Not even Mitchell berated him.

“The tide will get us in now,” Corbin observed.

A few minutes later the raft beached onto the sand of a new world.

Chapter 6

Ynis Aielle

THE BEACH WAS as dreary and gray as the sky above. Soggy clumps of seaweed, disgorged offal of the ocean, lined the high-tide mark as monuments of neglect. Dead fish and crabs, untended by scavengers and parasites, festered in the sand. Something was terribly wrong here. What should have been a place of revitalizing, cleansing tides offended the senses like a fetid, unmoving swamp. Nature seemingly had abandoned or had been forced from this stretch, leaving it in total decay. Yet the men were undaunted, for this land, however discouraging, was their salvation, their deliverance from the very fires of hell.

After a couple minutes of quiet thanks-none of them had even stepped out of the raft-Mitchell remembered his responsibilities. “We’ve got to find some water,” he said. “And I want to know where we are.”

“And when we are,” Reinheiser quipped. Brady’s test of the cadavers had gone exactly as the physicist had predicted, though Reinheiser and the doctor had decided to keep their findings private until the more serious problems were addressed.

But none of the others missed Reinheiser’s remark, and for the first time, Del seriously contemplated the possibilities.
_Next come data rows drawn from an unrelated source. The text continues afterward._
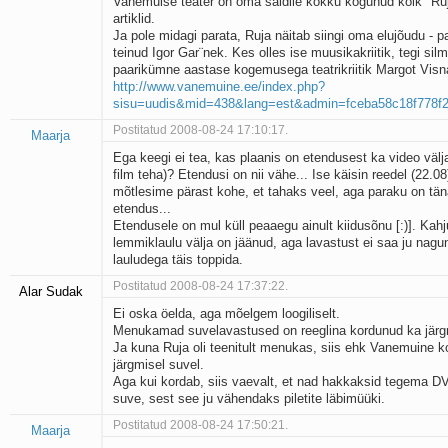
Vanemuise teater on oma saidile kokku kogunud kõik "Ruj
artiklid.
Ja pole midagi parata, Ruja näitab siingi oma elujõudu - p
teinud Igor Gar¨nek. Kes olles ise muusikakriitik, tegi silm
paarikümne aastase kogemusega teatrikriitik Margot Visna
http://www.vanemuine.ee/index.php?
sisu=uudis&mid=438&lang=est&admin=fceba58c18f778f2
Postitatud 2008-08-24 17:10:17.
Maarja
Ega keegi ei tea, kas plaanis on etendusest ka video välja
film teha)? Etendusi on nii vähe... Ise käisin reedel (22.0
mõtlesime pärast kohe, et tahaks veel, aga paraku on tä
etendus...
Etendusele on mul küll peaaegu ainult kiidusõnu [:)]. Kahj
lemmiklaulu välja on jäänud, aga lavastust ei saa ju nagun
lauludega täis toppida.
Postitatud 2008-08-24 17:37:22.
Alar Sudak
Ei oska öelda, aga mõelgem loogiliselt.
Menukamad suvelavastused on reeglina kordunud ka järgm
Ja kuna Ruja oli teenitult menukas, siis ehk Vanemuine k
järgmisel suvel.
Aga kui kordab, siis vaevalt, et nad hakkaksid tegema D
suve, sest see ju vähendaks piletite läbimüüki.
Postitatud 2008-08-24 17:50:21.
Maarja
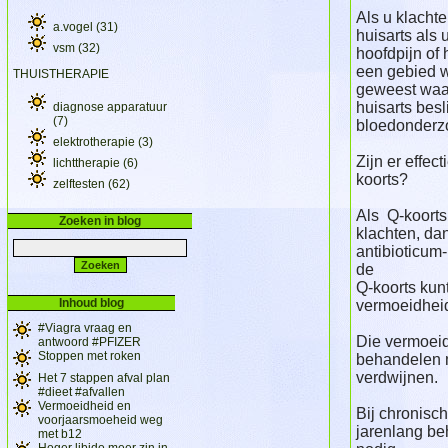
Als u klacht
a.vogel
(31)
huisarts als 
vsm
(32)
hoofdpijn of 
een gebied w
THUISTHERAPIE
geweest waa
huisarts besl
diagnose apparatuur
(7)
bloedonderzo
elektrotherapie
(3)
Zijn er effec
lichttherapie
(6)
koorts?
zelftesten
(62)
Als Q-koorts 
Zoeken in blog
klachten, dan
antibioticum-
de
Q-koorts kun
Inhoud blog
vermoeidhei
#Viagra vraag en
Die vermoeidh
antwoord #PFIZER
Stoppen met roken
behandelen m
verdwijnen.
Het 7 stappen afval plan
#dieet #afvallen
Vermoeidheid en
Bij chronisch
voorjaarsmoeheid weg
jarenlang be
met b12
Hoger libido meer zin in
The devastation beyond the golden sheet had convinced him that there had been a holocaust, likely a nuclear war, but occupied with other pressing issues, he hadn’t really considered that perhaps the devastation came fifty or even a hundred years after the Unicorn had sailed from Woods Hole. The prospect of a new world, of meeting a man from the future, now intrigued Del; a very large part of him hoped that Reinheiser’s theory would be proven right.

“We’ll split up into three groups,” Mitchell said, looking at the three remaining rifles. He surveyed the landscape. North, faintly visible through the light fog, loomed the distant shapes of huge boulders, a rocky prelude to great dark mountains. South, the beach remained redundantly gray for as far as the eye could see. Due east, inland, was a marshy plain, flat and misty, misshapen black puddles of salty backwash blotting a gray-green background.

“Pull the raft up above the tide line,” Mitchell told Del and Billy. “Then head north. Corbin, take Thompson and go south.”

“Thanks a bunch,” Corbin mumbled.

“The rest of us will head inland,” Mitchell continued. “And each group takes a rifle. We’ve got about four hours until sundown; and I want you all back here before then.”

Del and Billy moved at a swift pace, excited and anxious to discover their whereabouts and, as Del put it, their “when-abouts.” Two hours and several miles later, they found themselves stomping along the only twisting trail they could follow through the great boulders and sheer rock faces. It rose and fell, more up than down as they steadily climbed higher and higher. Off a few hundred yards to the left and below them came the incessant pounding of the waves vainly bashing against the invincible cliffs.

“There’s no end to these rocks,” Del muttered, his head down, watching his step; he had already stubbed his toes several times on the unyielding stone. The path was only a couple of feet wide at this point, barely a crack in a huge slab of solid stone, and inclined steeply. Finally approaching the summit of the difficult rise, he looked up and beheld a magnificent sight.

“A castle!” he gasped, and darted up the trail. Billy shrugged, about to ask what his friend might be talking about, but seeing Del so obviously intrigued, even consumed, he simply followed Del’s lead. Amoment later a gust of wind thinned the fog, and sure enough, Billy too saw the black walls and imposing towers of an immense fortress far in the distance, set upon a cliff face overlooking the sea.

Del stood on the lip of a ledge, his hand shading his eyes as he tried to gain a better view of the castle through the alternately thick and thin patches of fog. He still hadn’t looked at the drop beneath him.

Billy did when he got there.

“Get down!” he whispered harshly. He grabbed Del by the shirt collar and pulled him back from the ledge and to the ground.